Several of these provisions are aimed broadly at assisting people with disabilities in attaining greater levels of economic self-sufficiency, either through incentives to businesses to hire them or by off-setting some of the costs of living with a disability. These include the Work Opportunity Tax Credit (WOTC), deductions for medical expenses and tax-favored ABLE savings accounts. Other parts of the code were created to help businesses make their establishments more accessible to people with disabilities.  These are the Disabled Access Tax Credit and Architectural and Transportation Barrier Removal Tax Deduction.

Still other Internal Revenue Service (IRS) policies and programs are targeted specifically to veterans with disabilities, such as the Combat-Injured Veterans Tax Fairness Act of 2016 and free tax preparation and financial coaching for veterans and their families.

Individual Tax Benefits

Two important tax benefits for individuals with disabilities are the medical expense deduction and, for those whose disabilities were acquired prior to age 26, the ABLE savings account.
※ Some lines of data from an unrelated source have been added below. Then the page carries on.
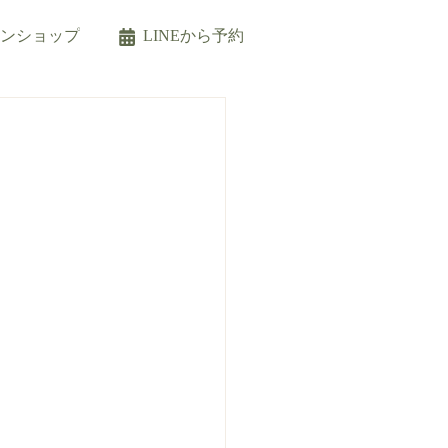
インショップ
LINEから予約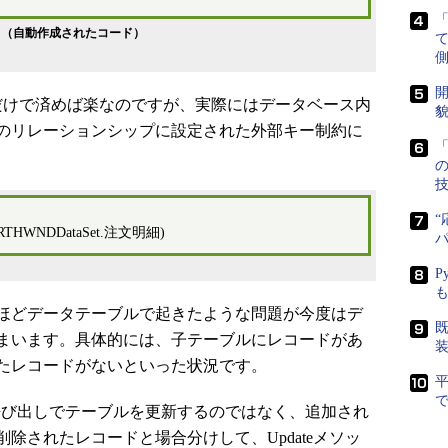
ラ（自動作成されたコード）
側
開
けで済めば楽なのですが、実際にはデータベース内
貌
のリレーションシップに設定された外部キー制約に
「
“
NORTHWNDDataSet.注文明細)
P
ほどデータテーブルで起きたような問題が今度はデ
既
まいます。具体的には、子テーブルにレコードがあ
たレコードがないといった状況です。
で
ド呼び出しでテーブルを更新するのではなく、追加され
除されたレコードと場合分けして、Updateメソッ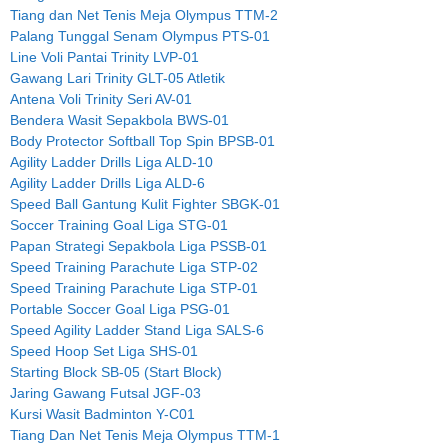
Tiang dan Net Tenis Meja Olympus TTM-2
Palang Tunggal Senam Olympus PTS-01
Line Voli Pantai Trinity LVP-01
Gawang Lari Trinity GLT-05 Atletik
Antena Voli Trinity Seri AV-01
Bendera Wasit Sepakbola BWS-01
Body Protector Softball Top Spin BPSB-01
Agility Ladder Drills Liga ALD-10
Agility Ladder Drills Liga ALD-6
Speed Ball Gantung Kulit Fighter SBGK-01
Soccer Training Goal Liga STG-01
Papan Strategi Sepakbola Liga PSSB-01
Speed Training Parachute Liga STP-02
Speed Training Parachute Liga STP-01
Portable Soccer Goal Liga PSG-01
Speed Agility Ladder Stand Liga SALS-6
Speed Hoop Set Liga SHS-01
Starting Block SB-05 (Start Block)
Jaring Gawang Futsal JGF-03
Kursi Wasit Badminton Y-C01
Tiang Dan Net Tenis Meja Olympus TTM-1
Details about these and many other helpful tax policies can be found in IRS Publication 907 (2017), Tax Highlights for Persons with Disabilities.

Medical Expense Deduction: The Tax Cuts and Jobs Act of 2017 included a temporary enhancement of this deduction for people facing costly medical bills and other health care-related spending. All taxpayers who itemize their deductions will be able to write off qualifying medical expenses that exceed 7.5% of their adjusted gross income (AGI) for tax years 2017 and 2018. After that, the threshold for this write-off returns to 10% of your AGI.  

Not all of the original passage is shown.